Viene peraltro precisato che si considera comunque di interesse generale, indipendentemente dal suo oggetto, l’attività d’impresa nella quale, per il perseguimento di finalità civiche, solidaristiche e di utilità sociale, sono occupati (per non meno del 30% della forza lavoro complessiva) lavoratori “molto svantaggiati”, persone svantaggiate o con disabilità nonché persone beneficiarie di protezione internazionale e persone senza fissa dimora che versi no in una condizione di povertà tale da non poter reperire e mantenere un’abitazione in autonomia.

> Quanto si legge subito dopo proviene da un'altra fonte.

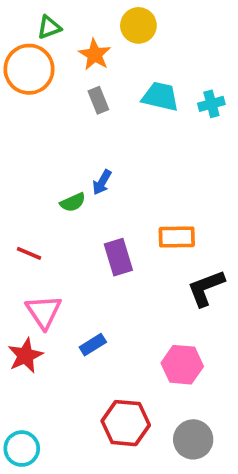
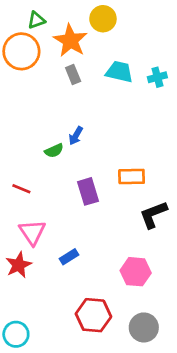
orange star: (95, 55) -> (70, 40), size x1.4

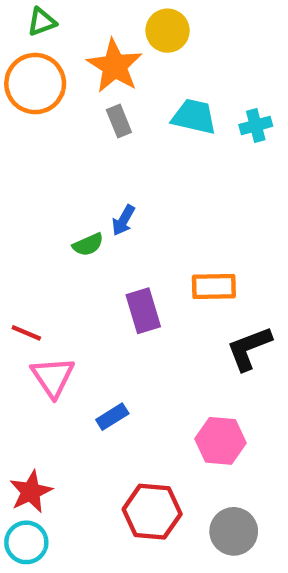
green triangle: (36, 20) -> (42, 22), moved
red line: (21, 189) -> (26, 333), moved
red star: (19, 265) -> (31, 492), moved

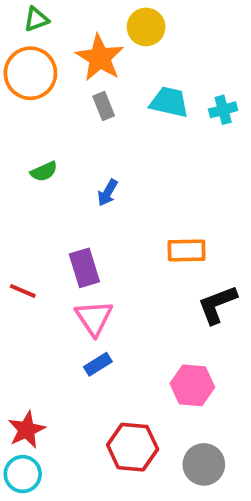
green semicircle: (88, 245) -> (44, 171), moved
purple rectangle: (143, 311) -> (84, 268), moved
pink triangle: (53, 377) -> (94, 318), moved

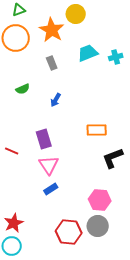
cyan trapezoid: (169, 102) -> (88, 53), turned -35
gray rectangle: (104, 106) -> (52, 63), moved
gray circle: (204, 464) -> (98, 226), moved

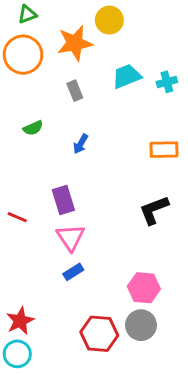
orange star: (52, 30) -> (75, 43), turned 30
orange rectangle: (97, 130) -> (164, 150), moved
black L-shape: (113, 158) -> (154, 210), moved

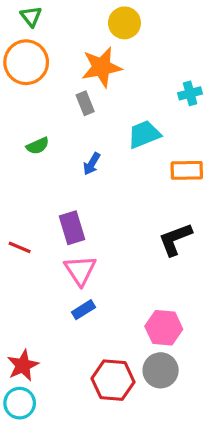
green triangle: (27, 14) -> (31, 16), turned -48
orange star: (75, 43) -> (102, 67), moved
cyan trapezoid: (127, 76) -> (144, 134), moved

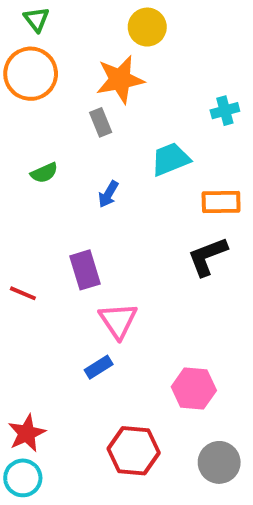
black L-shape: (175, 239) -> (207, 256), moved
pink triangle: (80, 270) -> (118, 321), moved
gray circle: (161, 370) -> (219, 462), moved

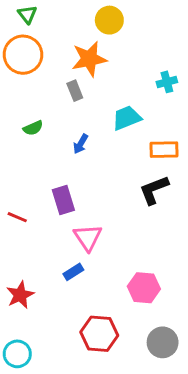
red star: (27, 433) -> (20, 295), moved

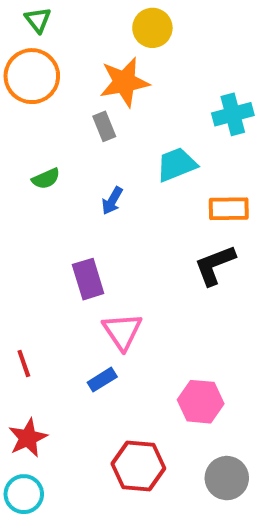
cyan cross: (167, 82) -> (233, 114), size x1.4
red line: (17, 217) -> (24, 363), moved, turned 48
red star: (20, 295) -> (28, 438), moved

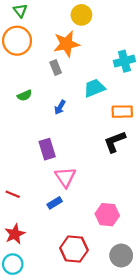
red line: (24, 363) -> (13, 194), turned -48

L’impresa sociale deve essere costituita mediante atto pubblico, nel quale va esplicitato il carattere sociale dell’oggetto dell’impresa e l’assenza di scopo di lucro: è prescritto, al riguardo, che l’impresa sociale destina eventuali utili e avanzi di gestione allo svolgimento dell’attività statutaria o ad incremento del sui patrimonio e che è vietata la distribuzione, anche indiretta, di utili ed avanzi di gestione, fondi e riserve comunque denominati. L’atto costitutivo e le sue successive modificazioni devono essere depositati nel registro delle imprese, il quale dedica alle imprese sociali un’apposita sezione.